特に、その不能の原因が選択権を有する者の過失による場合に焦点を当てています。

この条文は、選択債権の目的である複数の給付の中に、選択権を持つ者の過失によって履行不能となったものがある場合、債権は、残りの履行可能なものについて依然として存在すると定めています。


ここで重要なのは、履行不能の原因が選択権を有する者の過失によるものであるという点です。
もし、履行不能が当事者双方の責めに帰すべからざる事由(例えば、天災など)による場合は、別の規定(例えば、民法第五百三十六条の危険負担の原則など)が適用される可能性があります。


具体例で考えてみましょう。

ある売買契約で、売主(選択権者)が「Aという絵画またはBという彫刻を引き渡す」という選択権を持っているとします。

  • ケース1:売主の過失でAの絵画が焼失した場合: この場合、Aの絵画は履行不能となりますが、その原因は選択権者である売主の過失によるものです。したがって、債権は残存するBの彫刻について存在することになり、買主は売主に対してBの彫刻の引渡しを請求することができます。
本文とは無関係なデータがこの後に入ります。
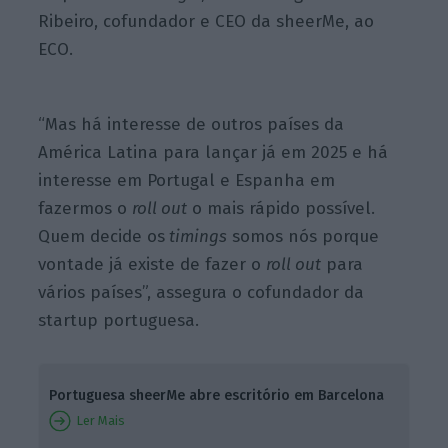
Ribeiro, cofundador e CEO da sheerMe, ao
ECO.
“Mas há interesse de outros países da
América Latina para lançar já em 2025 e há
interesse em Portugal e Espanha em
fazermos o
roll out
o mais rápido possível.
Quem decide os
timings
somos nós porque
vontade já existe de fazer o
roll out
para
vários países”, assegura o cofundador da
startup portuguesa.
Portuguesa sheerMe abre escritório em Barcelona
Ler Mais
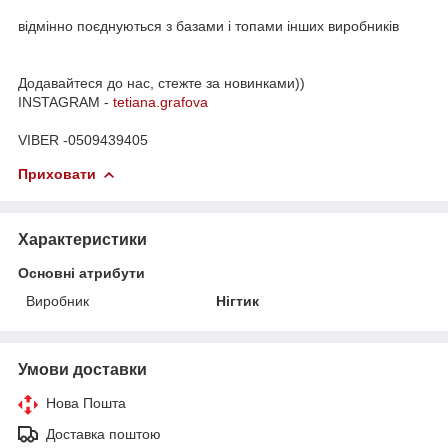
відмінно поєднуються з базами і топами інших виробників
Додавайтеся до нас, стежте за новинками))
INSTAGRAM -
tetiana.grafova
VIBER -0509439405
Приховати
Характеристики
Основні атрибути
Виробник
Нігтик
Умови доставки
Нова Пошта
Доставка поштою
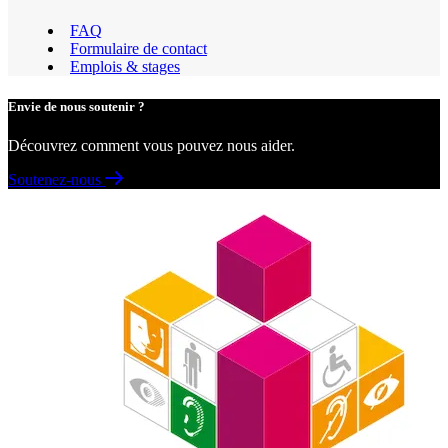
FAQ
Formulaire de contact
Emplois & stages
Envie de nous soutenir ?
Découvrez comment vous pouvez nous aider.
Soutenez-nous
売主は、自己の過失によって選択肢を一つ失ったことになります。

  • ケース2:買主(選択権者)の過失でAの絵画が焼失した場合: もし選択権が買主にあったとすると、買主の過失によってAの絵画が履行不能になった場合、債権は残存するBの彫刻について存在し、買主はBの彫刻の引渡しを受けることができます。買主は、自己の過失によって選択肢を一つ失ったことになります。


このように、第四百十条は、選択権者の過失によって一部の給付が不能になった場合、債権は消滅せず、残りの給付について効力を維持するというルールを定めることで、公平な解決を図ろうとしています。
選択権者の過失によって債務が完全に消滅することを防ぎ、債権者の利益を保護する意味合いがあります。